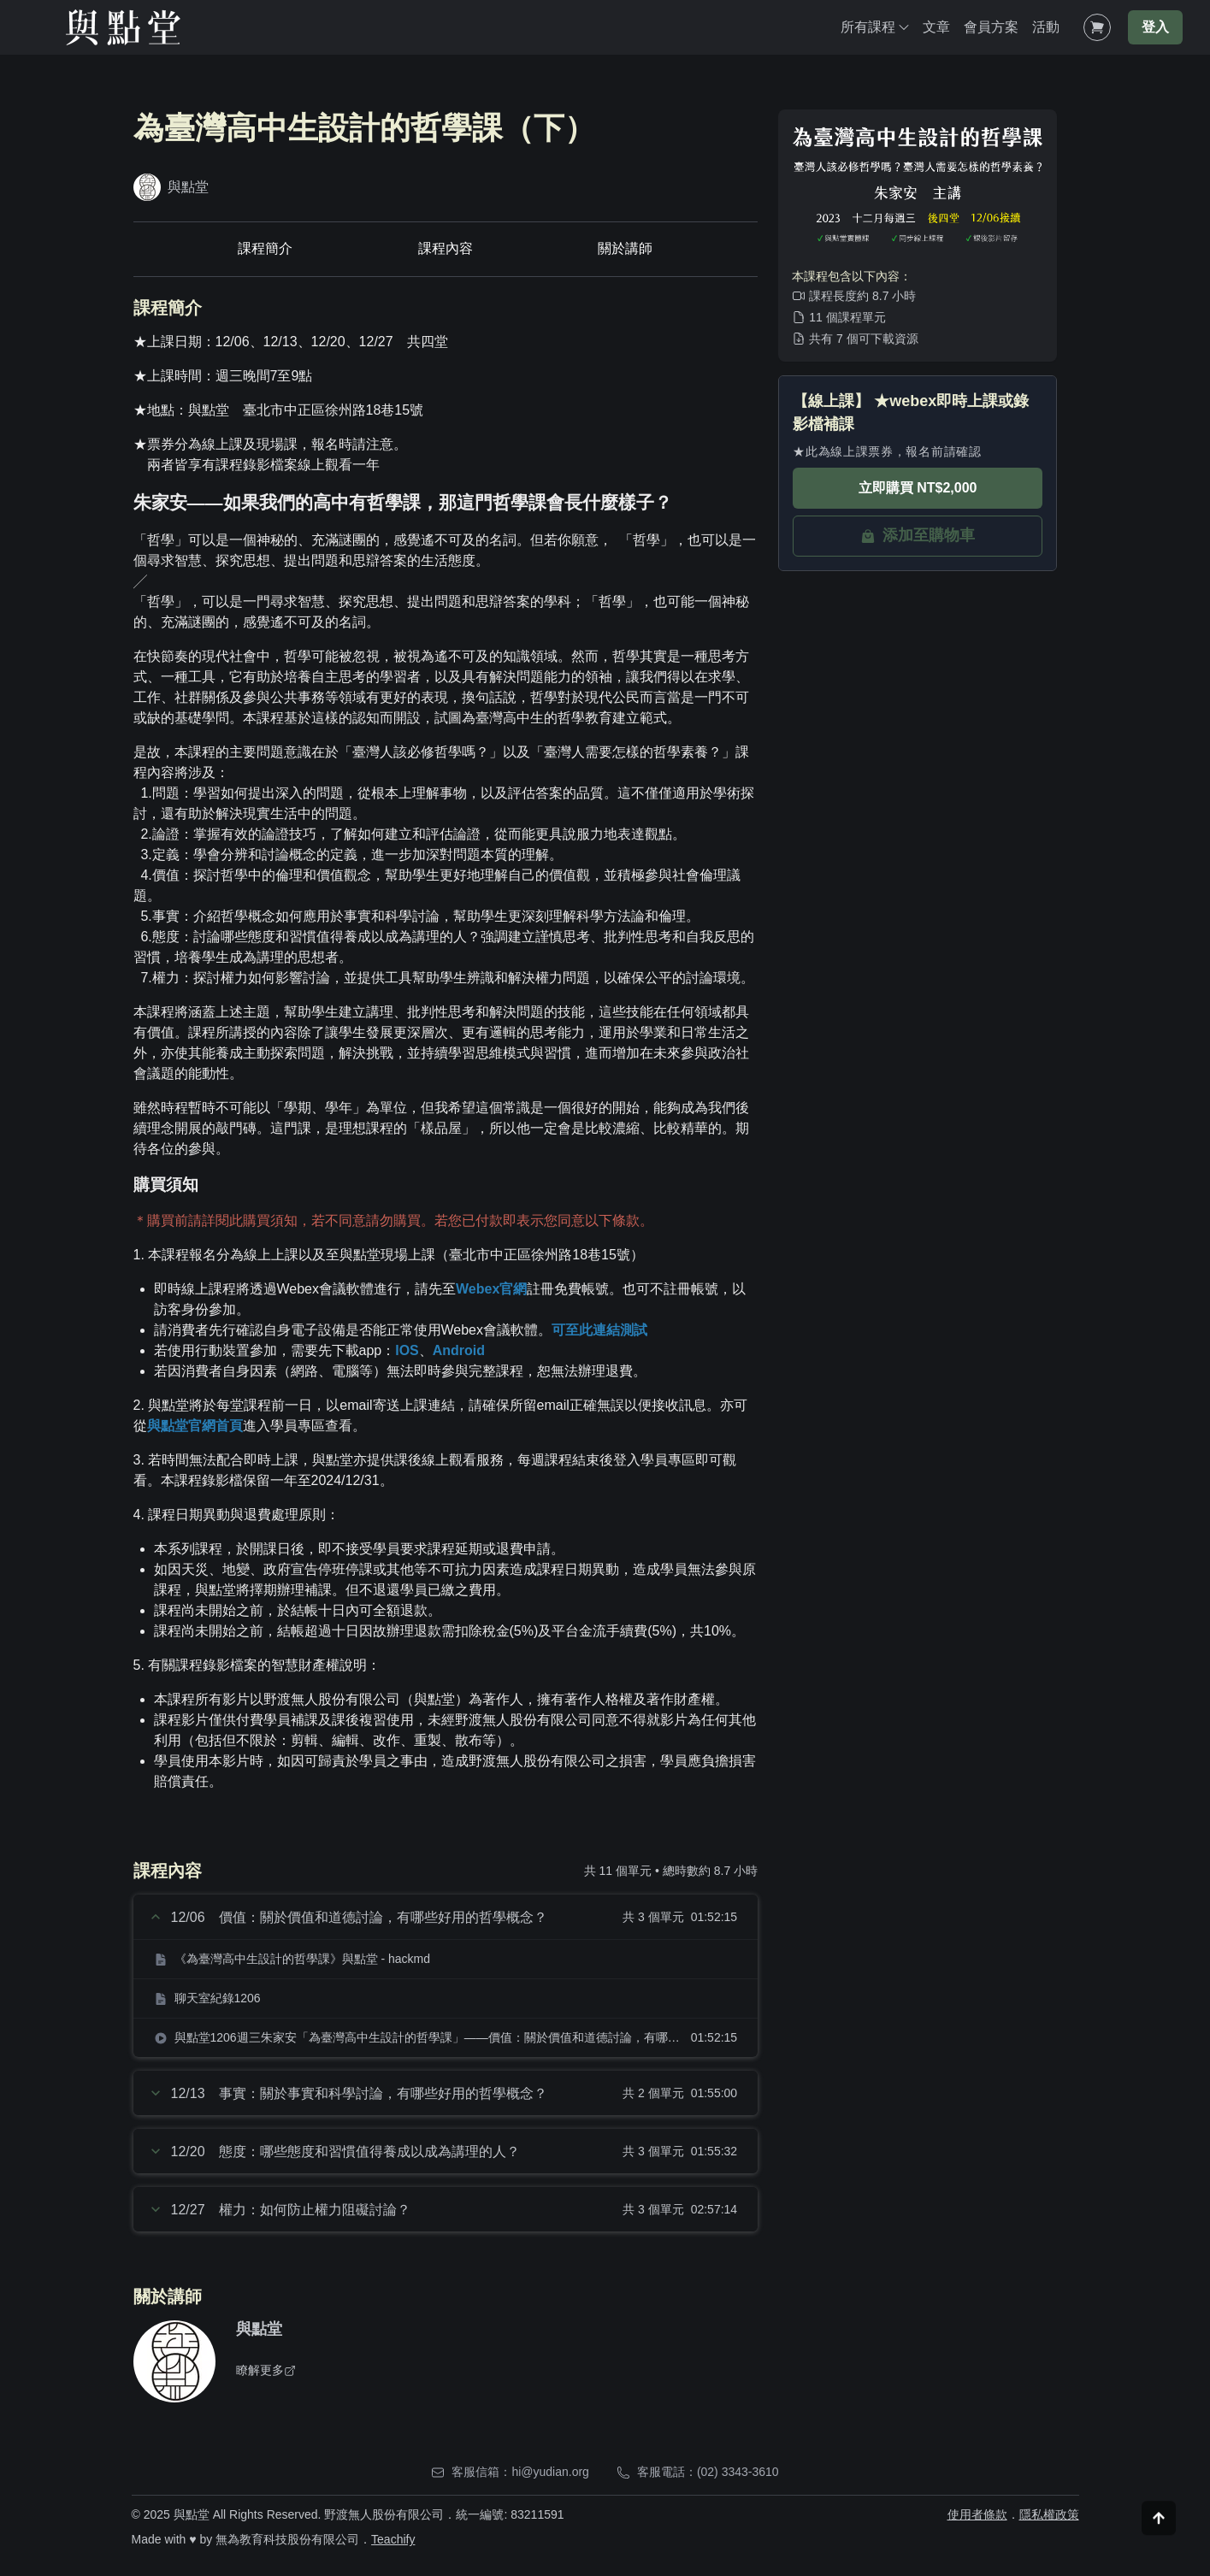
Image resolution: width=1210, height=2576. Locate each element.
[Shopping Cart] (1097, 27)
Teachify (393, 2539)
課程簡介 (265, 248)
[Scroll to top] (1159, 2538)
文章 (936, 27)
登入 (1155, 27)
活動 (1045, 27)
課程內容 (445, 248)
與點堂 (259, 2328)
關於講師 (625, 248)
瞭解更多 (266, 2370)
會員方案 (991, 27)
+ + + + + + +
== Exercise objective ==
Quote the material exactly. Pictures stay out.

== Exercise solution ==
Image resolution: width=1210, height=2576. Locate each element.
[Shopping Cart] (1097, 27)
Teachify (393, 2539)
課程簡介 (265, 248)
[Scroll to top] (1159, 2538)
文章 (936, 27)
登入 (1155, 27)
活動 (1045, 27)
課程內容 (445, 248)
與點堂 (259, 2328)
關於講師 (625, 248)
瞭解更多 (266, 2370)
會員方案 (991, 27)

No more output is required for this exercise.